"But, Mary," said Michel, hesitating.
"What?" asked the girl.
"Who will give your sister the letter that summons her to Nantes?"
"As for that," said Courtin, "it isn't hard to find a messenger. If there is anything you want said or done, Monsieur Michel, I'll undertake it."
Michel hesitated; but he, like Mary, dreaded Bertha's first outbreak of anger. Again he looked at Mary; she replied with an assenting sign.
"Then we will go to Banl[oe]uvre; and you must take the letter," said Michel, giving Courtin a paper. "If you have anything to say to us, Courtin, you will find us there for the present."
"Ah, poor Bertha! poor Bertha!" said Mary, springing on her horse. "How shall I ever console myself for my happiness?"
The two young people were now in their saddles; they made a friendly sign to the master of the inn; Michel commended the letter once more to Courtin's care, and then they both rode away from the tavern of the Point du Jour.

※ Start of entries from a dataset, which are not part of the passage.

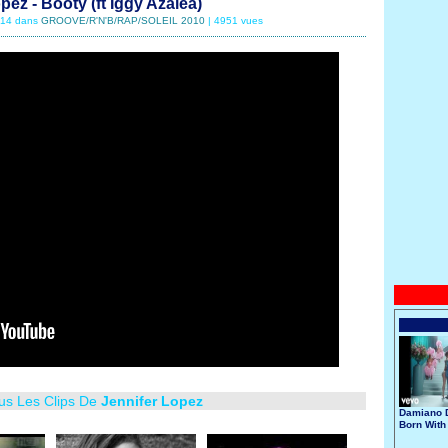
pez - Booty (ft Iggy Azalea)
9/14 dans
GROOVE/R'N'B/RAP/SOLEIL 2010
| 4951 vues
ous Les Clips De
Jennifer Lopez
Damiano D
Born With
Broken He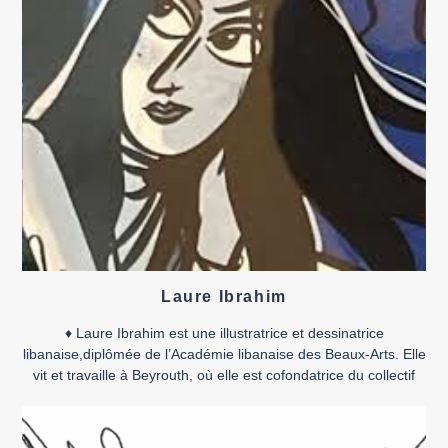
Laure Ibrahim
♦ Laure Ibrahim est une illustratrice et dessinatrice
libanaise,diplômée de l’Académie libanaise des Beaux-Arts. Elle
vit et travaille à Beyrouth, où elle est cofondatrice du collectif
BD Mazza. En 2023, elle a été accueillie en résidence de
création au Collège Graphique dans le cadre de Lyon BD. Elle
signe avec Qui a tué Asmahan ? […]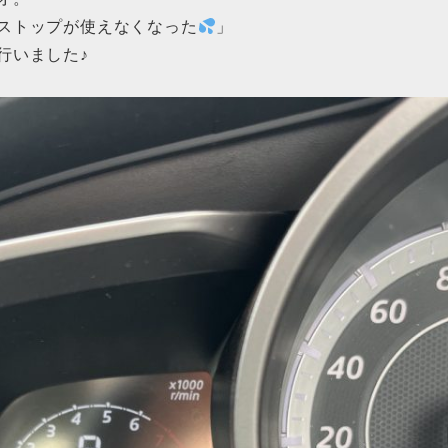
ストップが使えなくなった
」
行いました♪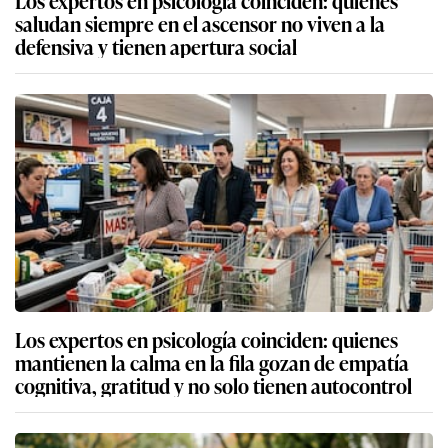
Los expertos en psicología coinciden: quienes
saludan siempre en el ascensor no viven a la
defensiva y tienen apertura social
Los expertos en psicología coinciden: quienes
mantienen la calma en la fila gozan de empatía
cognitiva, gratitud y no solo tienen autocontrol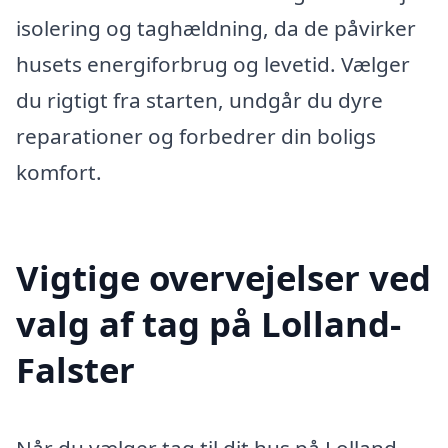
isolering og taghældning, da de påvirker
husets energiforbrug og levetid. Vælger
du rigtigt fra starten, undgår du dyre
reparationer og forbedrer din boligs
komfort.
Vigtige overvejelser ved
valg af tag på Lolland-
Falster
Når du vælger tag til dit hus på Lolland-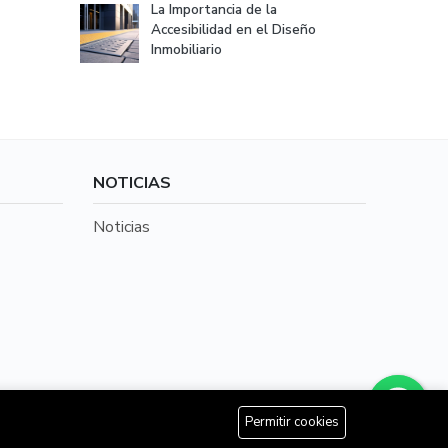
La Importancia de la
Accesibilidad en el Diseño
Inmobiliario
NOTICIAS
Noticias
+56 9 87604585
Permitir cookies
llada por Brouter SpA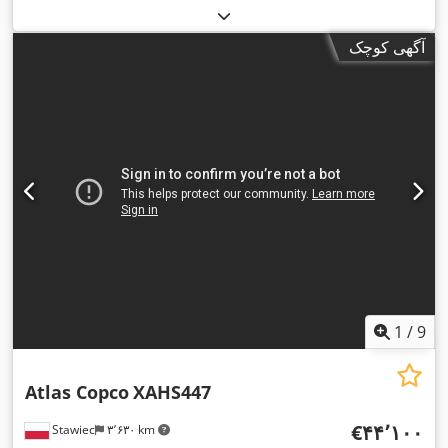
آگهی کوچک
1
/
9
Atlas Copco
XAHS447
‎€۴۴٬۱۰۰
Stawiec
۳٬۶۳۰ km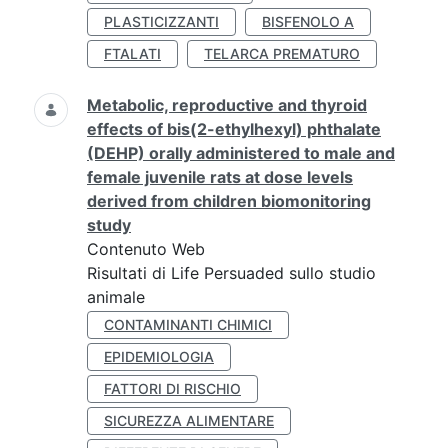
PLASTICIZZANTI
BISFENOLO A
FTALATI
TELARCA PREMATURO
Metabolic, reproductive and thyroid
effects of bis(2-ethylhexyl) phthalate
(DEHP) orally administered to male and
female juvenile rats at dose levels
derived from children biomonitoring
study
Contenuto Web
Risultati di Life Persuaded sullo studio
animale
CONTAMINANTI CHIMICI
EPIDEMIOLOGIA
FATTORI DI RISCHIO
SICUREZZA ALIMENTARE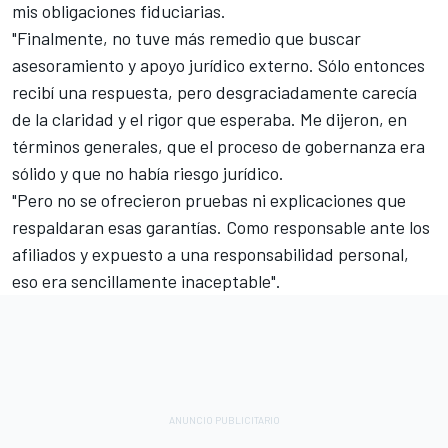
mis obligaciones fiduciarias.
"Finalmente, no tuve más remedio que buscar
asesoramiento y apoyo jurídico externo. Sólo entonces
recibí una respuesta, pero desgraciadamente carecía
de la claridad y el rigor que esperaba. Me dijeron, en
términos generales, que el proceso de gobernanza era
sólido y que no había riesgo jurídico.
"Pero no se ofrecieron pruebas ni explicaciones que
respaldaran esas garantías. Como responsable ante los
afiliados y expuesto a una responsabilidad personal,
eso era sencillamente inaceptable".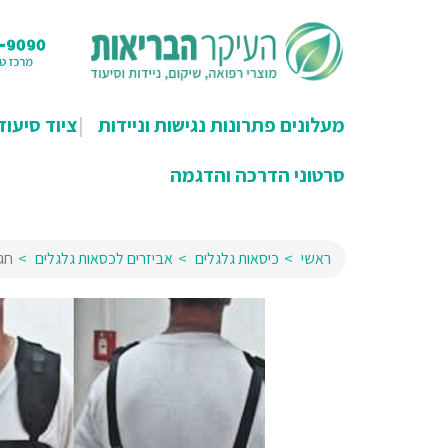
מעלונים פתרונות נגישות וניידות
ציוד סיעוד
סרטוני הדרכה והדגמה
ראשי
כיסאות גלגלים
אביזרים לכסאות גלגלים
חגו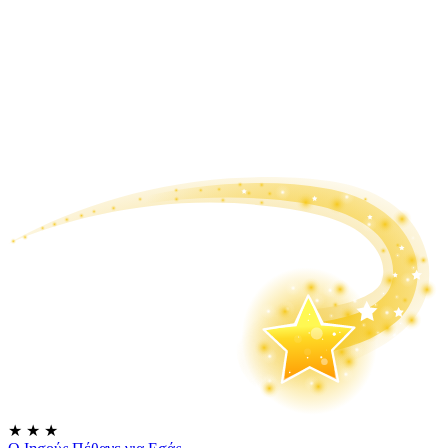
★
★
★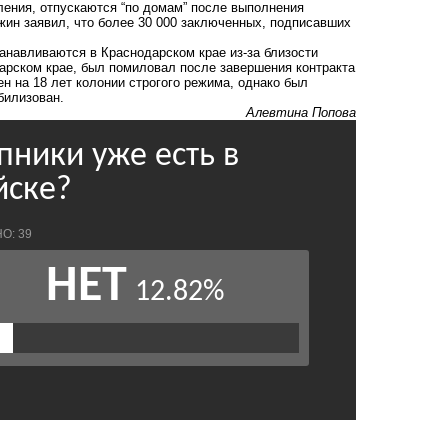
ления, отпускаются “по домам” после выполнения
ожин заявил, что более 30 000 заключенных, подписавших
навливаются в Краснодарском крае из-за близости
дарском крае, был помиловал после завершения контракта
ен на 18 лет колонии строгого режима, однако был
билизован.
Алевтина Попова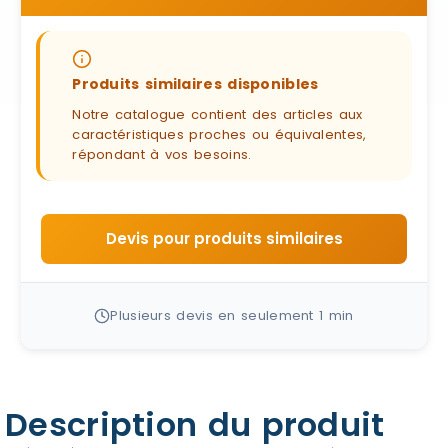
Produits similaires disponibles
Notre catalogue contient des articles aux
caractéristiques proches ou équivalentes,
répondant à vos besoins.
Devis pour produits similaires
Plusieurs devis en seulement 1 min
Description du produit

At the end of the pont Rousseau they came near riding over a man who, in spite of the heat of the weather, was wrapped in a sort of mantle which almost hid his face. This sombre apparition alarmed Michel; he quickened his horse's pace and told Mary to do the same. After going about a hundred yards Michel turned round. The stranger had stopped, and, in spite of the darkness, was watching them.
"He is looking at us!" said Michel, feeling instinctively that they had just passed some great danger.